Bu hayat akışı, 25 yaşında vatan ve millet sevdalısı bir genç subayın hem ülkesine, hem halkına, hem de milletin egemenliğine duyduğu sarsılmaz inancın ve kararlı bir mücadelenin hikayesidir. Her şeyi milleti için, milletle beraber gerçekleştiren bir liderin ülkesine bırakabileceği en güzel armağan, bağımsız bir Cumhuriyet’tir. Bizler, Büyük Önder Atatürk ve yol arkadaşlarının çizdiği istikamette, 100 yıl sonra, yeni bir görev ve hedefle bir aradayız. Onlar, düşünü kurdukları Cumhuriyet’i inşa ettiler. Bizlere düşen görev ise, güzel Cumhuriyetimizi, eksiksiz bir demokrasi ile taçlandırmaktır. Çünkü Mustafa Kemal ‘Demokrasinin tam ve en belirgin hükümet şekli Cumhuriyettir’ der. Demokrasinin tam ve belirgin olması için çalışacağız ve çaba harcayacağız.

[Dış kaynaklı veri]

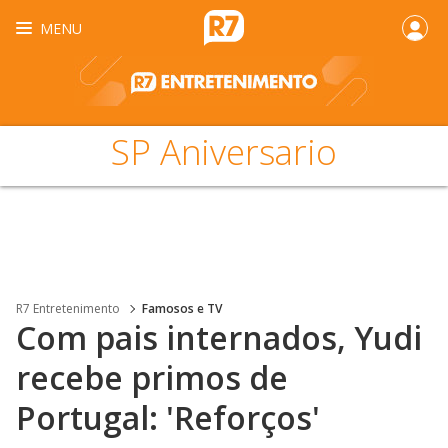
MENU
SP Aniversario
R7 Entretenimento
Famosos e TV
Com pais internados, Yudi
recebe primos de
Portugal: 'Reforços'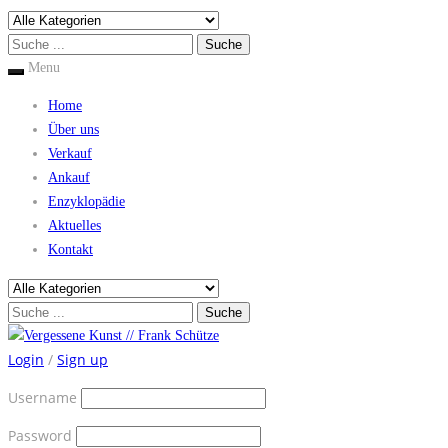
Menu
Home
Über uns
Verkauf
Ankauf
Enzyklopädie
Aktuelles
Kontakt
Login
/
Sign up
Username
Password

“YAŞASIN CUMHURİYET. YAŞASIN DEMOKRASİ”
Değerli dostlarım, sizler de biliyorsunuz; gerçek bir demokrasiyi inşa etmek için yol çetin, zorlu, meşakkatli olabilir. Ancak onlar Cumhuriyet’i kurarken asla yılmadılar. Onların izinden giden bizler de aynı amaç doğrultusunda çalışacağız ve asla yılmayacağız. Değerli katılımcılar; sizlere ‘dostlarım’ dedim. Cumhuriyetimizin 100’üncü yaşını kutladığımız bu güzel akşamda bizleri yalnız bırakmayan tüm dostlarımıza tekrar, saygılarımı, sevgilerimi sunuyorum. Yaşasın Cumhuriyet. Yaşasın demokrasi.”
Kılıçdaroğlu’nun konuşmasının ardından “100. Yıl Cumhuriyet Marşı” çalındı. Kılıçdaroğlu, marşın söz yazarı Aysun Öner’e çiçek verdi ve teşekkür etti.
Resepsiyon, Şef Yılmaz Özfırat yönetimindeki Antakya Medeniyetler Korosu konseri ile devam etti.
Resepsiyon, Gazze’deki ağır bombardıman nedeniyle, planlanandan erken sonlandırıldı.